-- DIRECTIONS --
In the data below, find each line containing the string "Görüntülü" and return it.

________________________________________

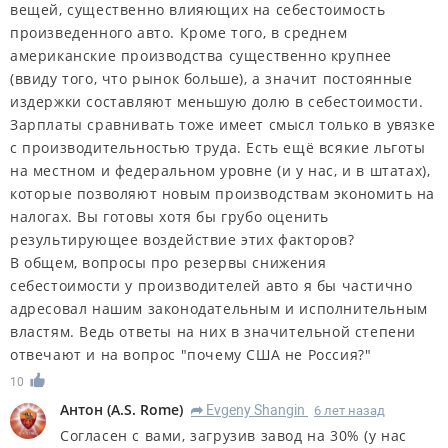
вещей, существенно влияющих на себестоимость
произведенного авто. Кроме того, в среднем
американские производства существенно крупнее
(ввиду того, что рынок больше), а значит постоянные
издержки составляют меньшую долю в себестоимости.
Зарплаты сравнивать тоже имеет смысл только в увязке
с производительностью труда. Есть ещё всякие льготы
на местном и федеральном уровне (и у нас, и в штатах),
которые позволяют новым производствам экономить на
налогах. Вы готовы хотя бы грубо оценить
результирующее воздействие этих факторов?
В общем, вопросы про резервы снижения
себестоимости у производителей авто я бы частично
адресовал нашим законодательным и исполнительным
властям. Ведь ответы на них в значительной степени
отвечают и на вопрос "почему США не Россия?"
10
Антон
(
A.S. Rome
)
Evgeny Shangin
6 лет назад
R
Согласен с вами, загрузив завод на 30% (у нас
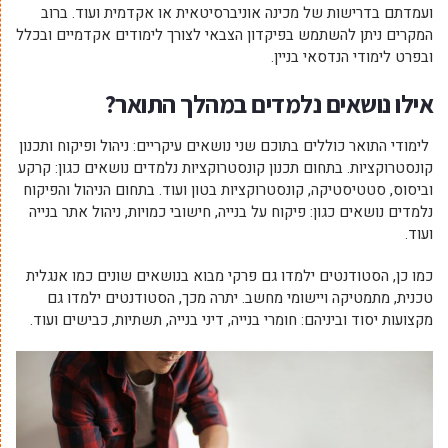
ועמדתם בדרישות של מכינה אוניברסיטאית או אקדמית ועוד. ברוב
המקרים ניתן להשתמש בפיקדון הצבאי לצורך לימודים אקדמיים ובכלל
ובפרט לימודי הנדסאי בניין.
אילו נושאים נלמדים במהלך התואר?
לימודי התואר כוללים בתוכם שני נושאים עיקריים: ניהול ופיקוח ותכנון
קונסטרוקציות. בתחום תכנון קונסטרוקציות נלמדים נושאים כגון: קרקע
וביסוס, סטטיסטיקה, קונסטרוקציות בטון ועוד. בתחום הניהול והפיקוח
נלמדים נושאים כגון: פיקוח על בנייה, חישובי כמויות, ניהול אתר בנייה
ועוד.
כמו כן, הסטודנטים ילמדו גם פרקי מבוא בנושאים שונים כמו אנגלית
טכנית, מתמטיקה ויישומי מחשב. יתרה מכך, הסטודנטים ילמדו גם
מקצועות יסוד וביניהם: חומרי בנייה, דיני בנייה, תשתיות, כבישים ועוד.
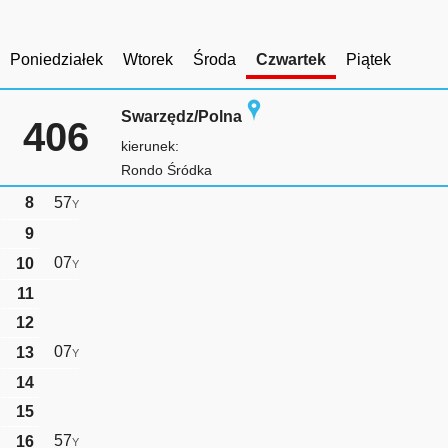
Poniedziałek
Wtorek
Środa
Czwartek
Piątek
Swarzędz/Polna
406
kierunek:
Rondo Śródka
8
57
Y
9
07
10
Y
11
12
07
13
Y
14
15
57
16
Y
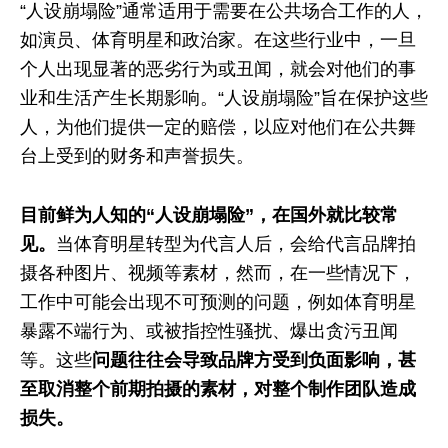
“人设崩塌险”通常适用于需要在公共场合工作的人，
如演员、体育明星和政治家。在这些行业中，一旦
个人出现显著的恶劣行为或丑闻，就会对他们的事
业和生活产生长期影响。“人设崩塌险”旨在保护这些
人，为他们提供一定的赔偿，以应对他们在公共舞
台上受到的财务和声誉损失。
目前鲜为人知的“人设崩塌险”，在国外就比较常
见。
当体育明星转型为代言人后，会给代言品牌拍
摄各种图片、视频等素材，然而，在一些情况下，
工作中可能会出现不可预测的问题，例如体育明星
暴露不端行为、或被指控性骚扰、爆出贪污丑闻
等。这些
问题往往会导致品牌方受到负面影响，甚
至取消整个前期拍摄的素材，对整个制作团队造成
损失。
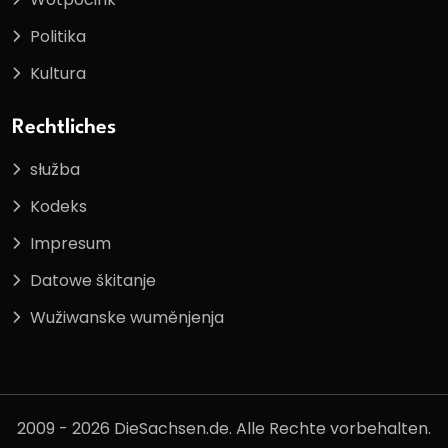
Politika
Kultura
Rechtliches
słužba
Kodeks
Impresum
Datowe škitanje
Wužiwanske wuměnjenja
2009 - 2026 DieSachsen.de. Alle Rechte vorbehalten.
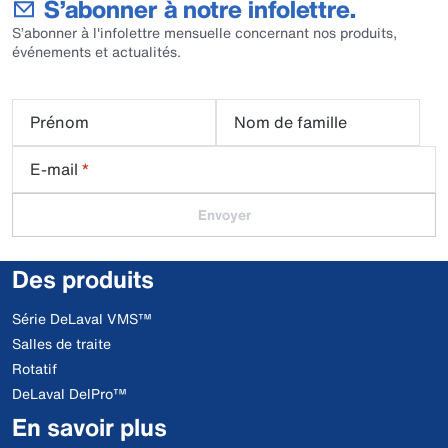
S’abonner à notre infolettre.
S’abonner à l'infolettre mensuelle concernant nos produits,
événements et actualités.
Prénom
Nom de famille
E-mail
*
Envoyer
Des produits
Série DeLaval VMS™
Salles de traite
Rotatif
DeLaval DelPro™
En savoir plus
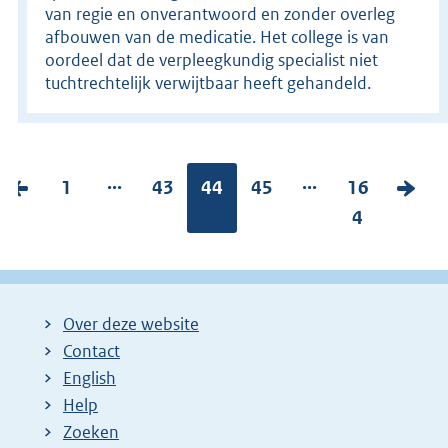
van regie en onverantwoord en zonder overleg
afbouwen van de medicatie. Het college is van
oordeel dat de verpleegkundig specialist niet
tuchtrechtelijk verwijtbaar heeft gehandeld.
...
...
V
P
1
P
43
Pagina:
44
P
45
P
16
V
o
a
a
a
a
4
o
r
g
g
g
g
l
i
i
i
i
i
g
g
n
n
n
n
e
Over deze website
e
a
a
a
a
n
Contact
p
:
:
:
:
d
English
a
e
Help
g
p
Zoeken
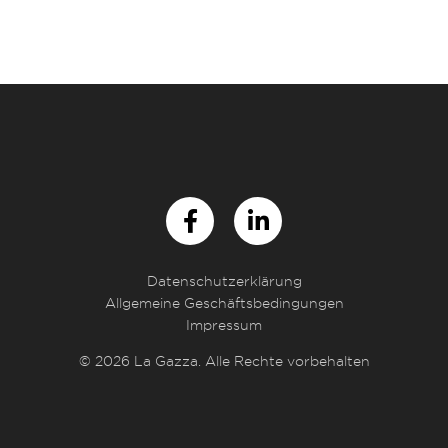
Datenschutzerklärung
Allgemeine Geschäftsbedingungen
Impressum
© 2026 La Gazza. Alle Rechte vorbehalten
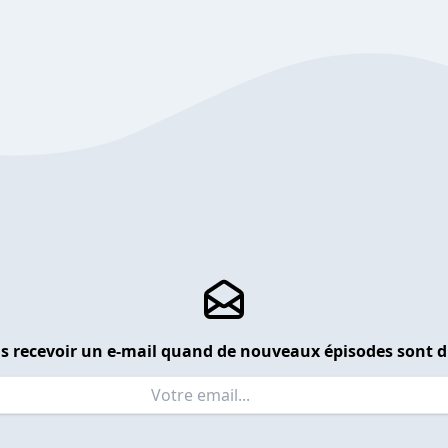
s recevoir un e-mail quand de nouveaux épisodes sont d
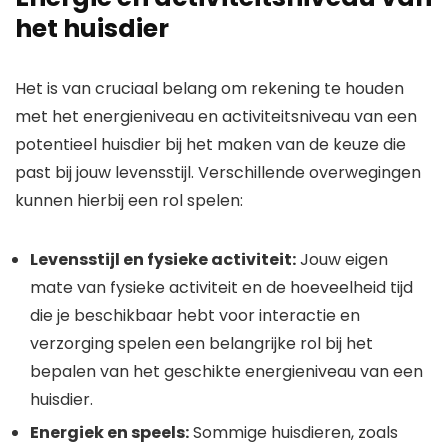
het huisdier
Het is van cruciaal belang om rekening te houden
met het energieniveau en activiteitsniveau van een
potentieel huisdier bij het maken van de keuze die
past bij jouw levensstijl. Verschillende overwegingen
kunnen hierbij een rol spelen:
Levensstijl en fysieke activiteit:
Jouw eigen
mate van fysieke activiteit en de hoeveelheid tijd
die je beschikbaar hebt voor interactie en
verzorging spelen een belangrijke rol bij het
bepalen van het geschikte energieniveau van een
huisdier.
Energiek en speels:
Sommige huisdieren, zoals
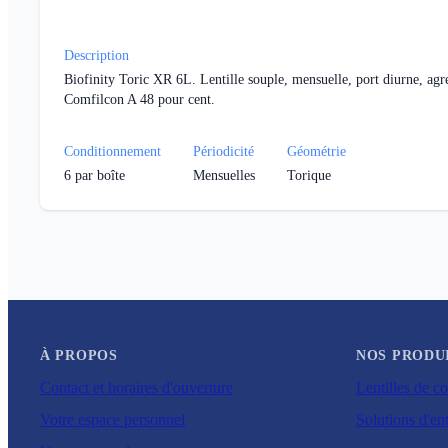
Description
Biofinity Toric XR 6L. Lentille souple, mensuelle, port diurne, agr
Comfilcon A 48 pour cent.
Conditionnement
Périodicité
Géométrie
6
par boîte
Mensuelles
Torique
À PROPOS
NOS PRODU
Contact et horaires d'ouverture
Lentilles de co
Votre espace personnel
Solutions d'ent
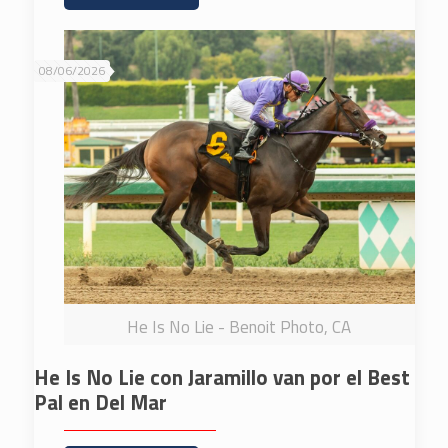
08/06/2026
He Is No Lie - Benoit Photo, CA
He Is No Lie con Jaramillo van por el Best
Pal en Del Mar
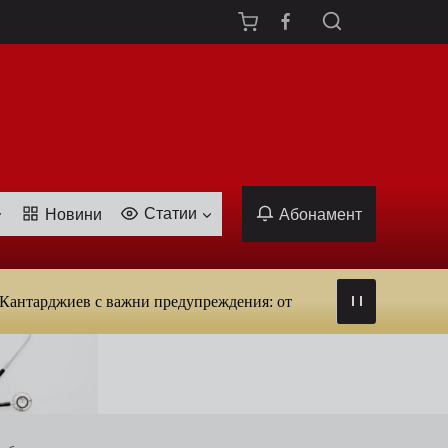
Статии
Новини
Абонамент
жиев с важни предупреждения: от вируси и ухапвания от комари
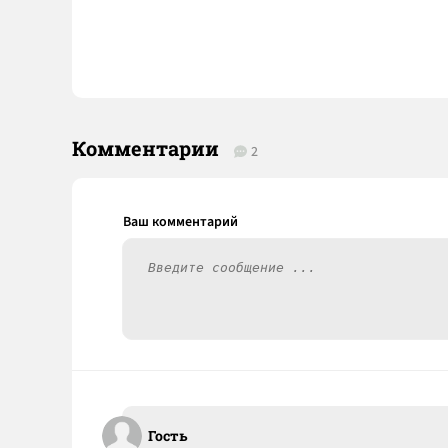
Комментарии
2
Гость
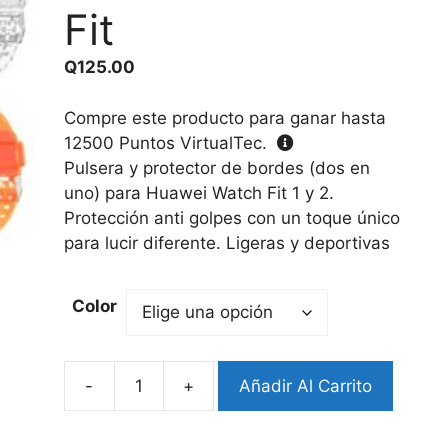
Fit
Q
125.00
Compre este producto para ganar hasta
12500
Puntos VirtualTec.
Pulsera y protector de bordes (dos en
uno) para Huawei Watch Fit 1 y 2.
Protección anti golpes con un toque único
para lucir diferente. Ligeras y deportivas
Color
-
+
Añadir Al Carrito
Pulsera/Bumper
Glacier
Huawei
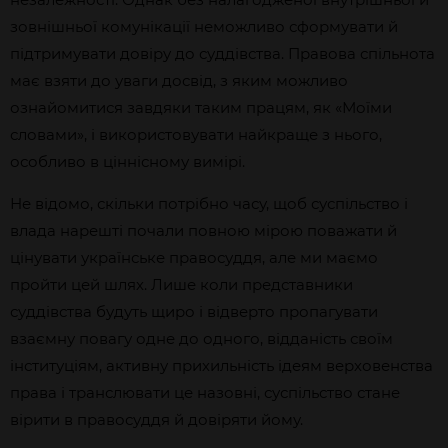
зовнішньої комунікації неможливо сформувати й
підтримувати довіру до суддівства. Правова спільнота
має взяти до уваги досвід, з яким можливо
ознайомитися завдяки таким працям, як «Моїми
словами», і використовувати найкраще з нього,
особливо в ціннісному вимірі.
Не відомо, скільки потрібно часу, щоб суспільство і
влада нарешті почали повною мірою поважати й
цінувати українське правосуддя, але ми маємо
пройти цей шлях. Лише коли представники
суддівства будуть щиро і відверто пропагувати
взаємну повагу одне до одного, відданість своїм
інституціям, активну прихильність ідеям верховенства
права і транслювати це назовні, суспільство стане
вірити в правосуддя й довіряти йому.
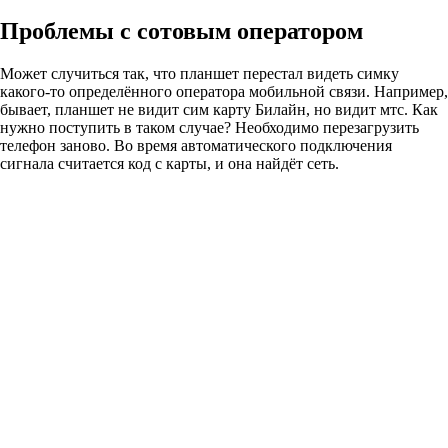
Проблемы с сотовым оператором
Может случиться так, что планшет перестал видеть симку
какого-то определённого оператора мобильной связи. Например,
бывает, планшет не видит сим карту Билайн, но видит мтс. Как
нужно поступить в таком случае? Необходимо перезагрузить
телефон заново. Во время автоматического подключения
сигнала считается код с карты, и она найдёт сеть.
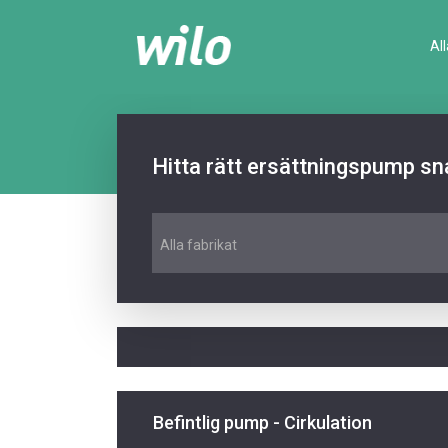
Al
Hitta rätt ersättningspump sn
Alla fabrikat
Befintlig pump - Cirkulation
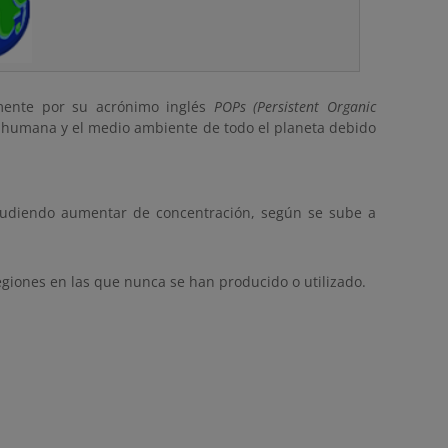
lmente por su acrónimo inglés
POPs (Persistent Organic
 humana y el medio ambiente de todo el planeta debido
, pudiendo aumentar de concentración, según se sube a
regiones en las que nunca se han producido o utilizado.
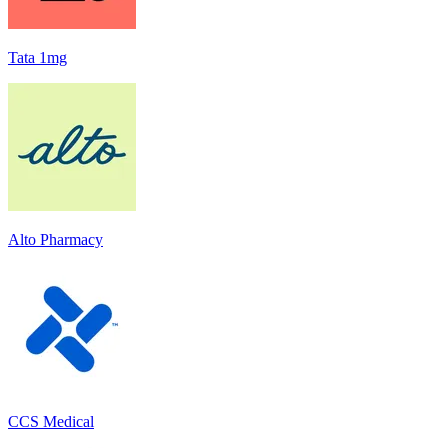
Tata 1mg
Alto Pharmacy
CCS Medical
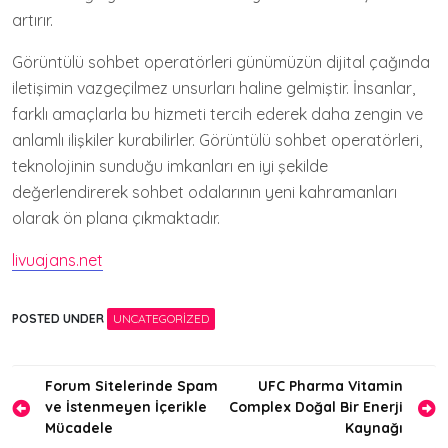
artırır.
Görüntülü sohbet operatörleri günümüzün dijital çağında
iletişimin vazgeçilmez unsurları haline gelmiştir. İnsanlar,
farklı amaçlarla bu hizmeti tercih ederek daha zengin ve
anlamlı ilişkiler kurabilirler. Görüntülü sohbet operatörleri,
teknolojinin sunduğu imkanları en iyi şekilde
değerlendirerek sohbet odalarının yeni kahramanları
olarak ön plana çıkmaktadır.
livuajans.net
POSTED UNDER
UNCATEGORIZED
Yazı
Forum Sitelerinde Spam
UFC Pharma Vitamin
ve İstenmeyen İçerikle
Complex Doğal Bir Enerji
gezinmesi
Mücadele
Kaynağı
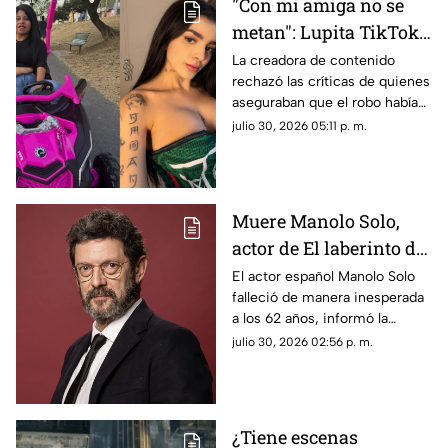
"Con mi amiga no se
metan": Lupita TikTok
sale en defensa de
La creadora de contenido
rechazó las críticas de quienes
Karely Ruiz tras robo
aseguraban que el robo había
sido un montaje para llamar la
julio 30, 2026 05:11 p. m.
atención y defendió a su
amiga.
Muere Manolo Solo,
actor de El laberinto del
fauno, a los 62 años
El actor español Manolo Solo
falleció de manera inesperada
a los 62 años, informó la
Academia de las Artes y las
julio 30, 2026 02:56 p. m.
Ciencias Cinematográficas de
España, que lamentó la pérdida
de uno de los intérpretes más
destacados del cine español
¿Tiene escenas
contemporáneo.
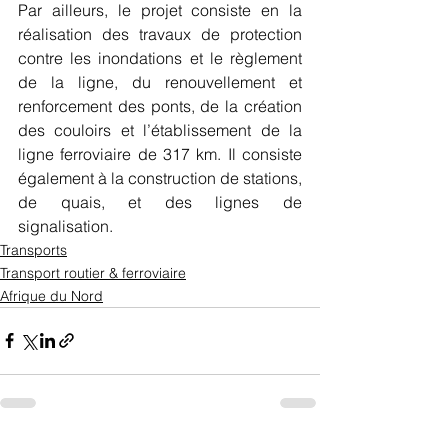
Par ailleurs, le projet consiste en la 
réalisation des travaux de protection 
contre les inondations et le règlement 
de la ligne, du renouvellement et 
renforcement des ponts, de la création 
des couloirs et l’établissement de la 
ligne ferroviaire de 317 km. Il consiste 
également à la construction de stations, 
de quais, et des lignes de 
signalisation.
Transports
Transport routier & ferroviaire
Afrique du Nord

________________________________________

-- WRITTEN RESPONSE --
Görüntülü sohbet operatörleri günümüzün dijital çağında
anlamlı ilişkiler kurabilirler. Görüntülü sohbet operatörleri,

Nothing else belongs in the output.